AQUELLO QUE AGUSTÍN HABRÍA ESCRITO EN EL LIBRO QUE NO ESCRIBIÓ

No viene al caso perderse en lamentos y discusiones inútiles. Preguntémonos ante todo esto: ¿es posible tener alguna idea de aquello que Agustín habría escrito en el libro que no escribió? Respondo: es difícil, pero no imposible. Que sea difícil lo percibe cada uno y es inútil insistir. Si algunas veces, y tal vez con mucha frecuencia, es difícil llegar a entender lo que un autor escribió, imaginémonos entender aquello que no ha sido escrito. Pero, repito, no es imposible, al menos en el caso del obispo de Hipona, el cual en las largas discusiones con los herejes dejó escapar aquí y allá observaciones, indicaciones y juicios que puestos en conjunto pueden darnos una idea de aquello que pensaba en torno a la noción de herejía. Trataré de reunirlos para delinear esta idea. Lo haré naturalmente bajo mi propio riesgo, sin embargo, espero no andar muy lejos del cometido.
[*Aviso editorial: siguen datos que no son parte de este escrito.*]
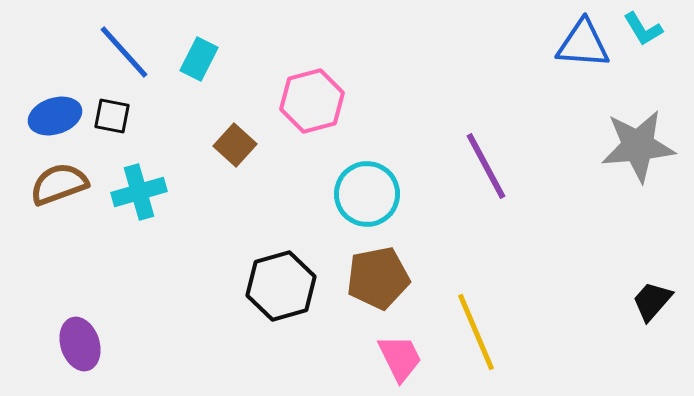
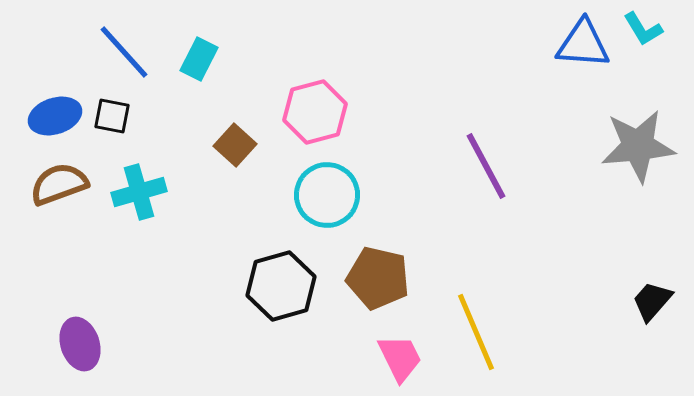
pink hexagon: moved 3 px right, 11 px down
cyan circle: moved 40 px left, 1 px down
brown pentagon: rotated 24 degrees clockwise
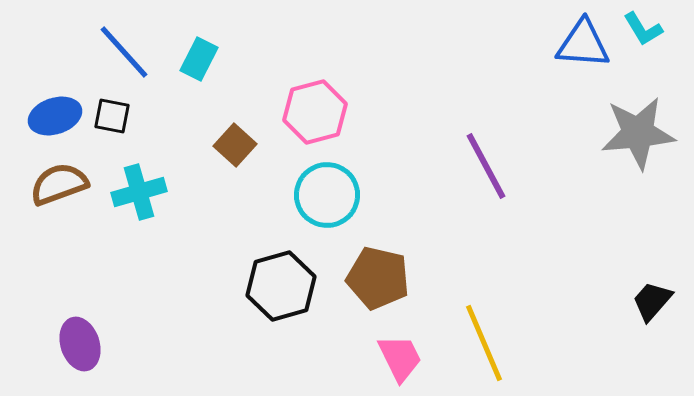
gray star: moved 13 px up
yellow line: moved 8 px right, 11 px down
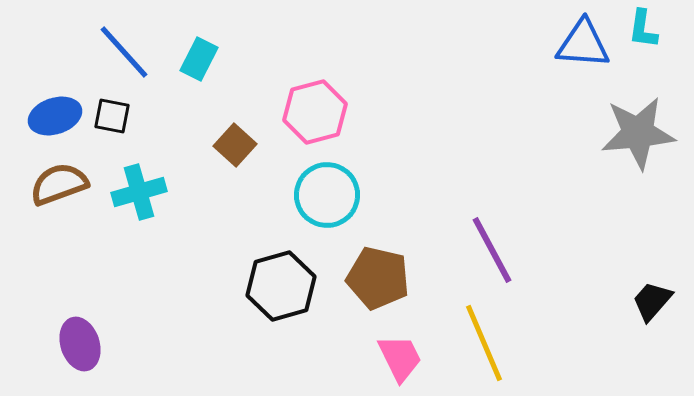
cyan L-shape: rotated 39 degrees clockwise
purple line: moved 6 px right, 84 px down
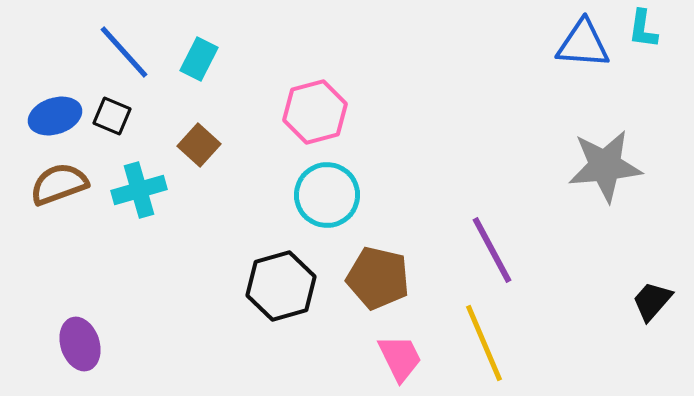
black square: rotated 12 degrees clockwise
gray star: moved 33 px left, 33 px down
brown square: moved 36 px left
cyan cross: moved 2 px up
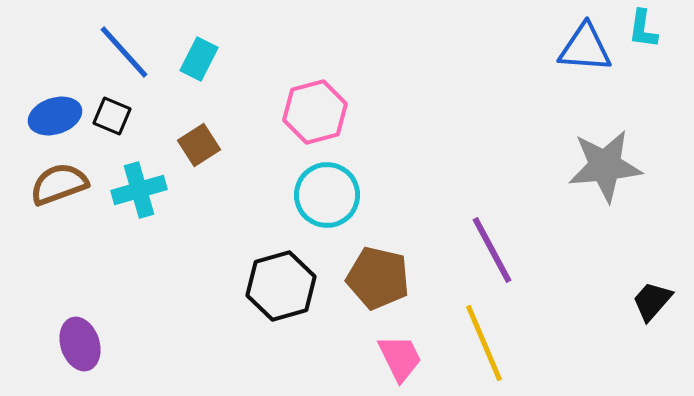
blue triangle: moved 2 px right, 4 px down
brown square: rotated 15 degrees clockwise
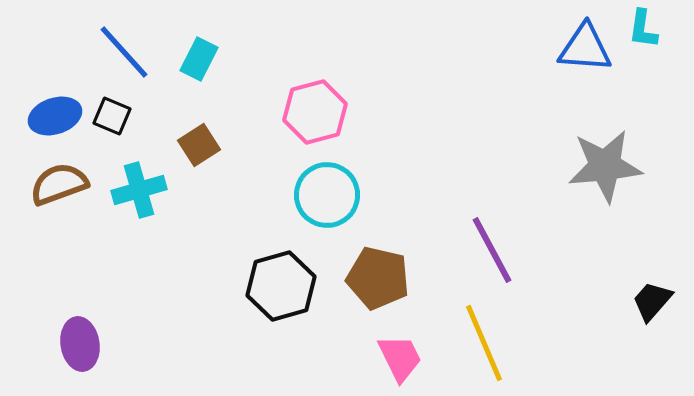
purple ellipse: rotated 9 degrees clockwise
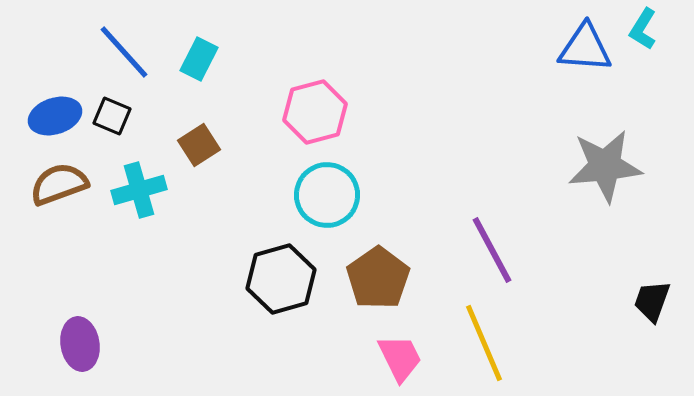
cyan L-shape: rotated 24 degrees clockwise
brown pentagon: rotated 24 degrees clockwise
black hexagon: moved 7 px up
black trapezoid: rotated 21 degrees counterclockwise
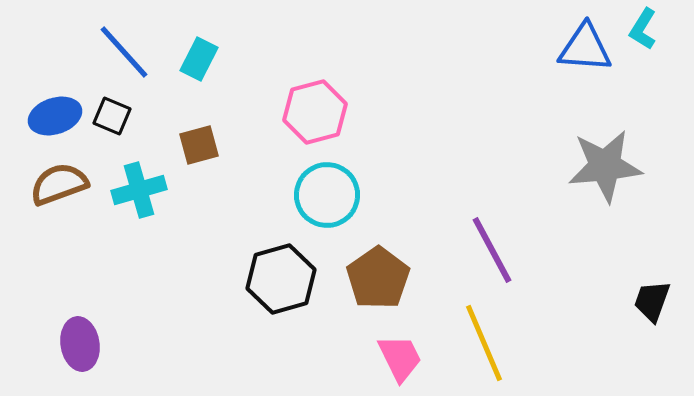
brown square: rotated 18 degrees clockwise
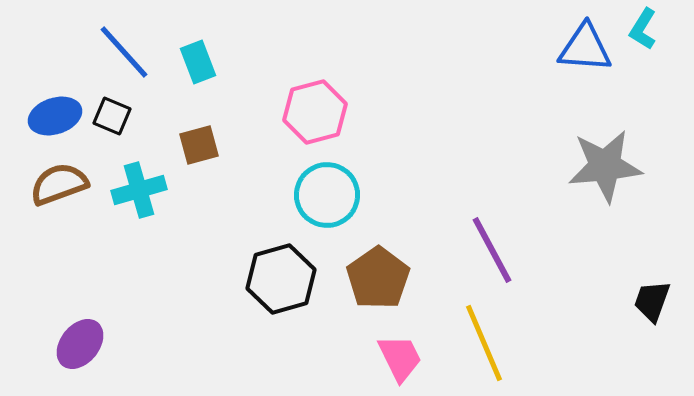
cyan rectangle: moved 1 px left, 3 px down; rotated 48 degrees counterclockwise
purple ellipse: rotated 48 degrees clockwise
PANORAMA GENERAL DE LA HERESIOLOGÍA AGUSTINIANA

Primero que todo, haré un breve panorama de heresiología que, a pesar de lo fragmentario, no es para nada escaso, más bien vasto: Agustín abordó todos los aspectos que tienen que ver con este delicado argumento; vale la pena destacar algunos.

En primer lugar, el fundamento bíblico: cada herejía contiene una falsa interpretación de la Sagrada Escritura. Agustín lo repite con frecuencia (Cf., p.e., Epistolae 120, 3,13; De Gen. Ad litt. 7, 9,12; In ps. 7,15; De unitate Eccl. 6,14) e insiste, también por esto, sobre la necesidad de estudiar las Sagradas Escrituras. El célebre “intellectum vero valde ama” (“ama intensamente el entender”) nace en este contexto. En efecto, Agustín afirma: “todos los herejes, que admiten la autoridad de la Sagrada Escritura parece que se atienen a ella mientras continúan en sus propios errores; y son herejes no porque desprecien la Sagrada Escritura, sino porque no las entienden” (Epistolae 120, 3,13).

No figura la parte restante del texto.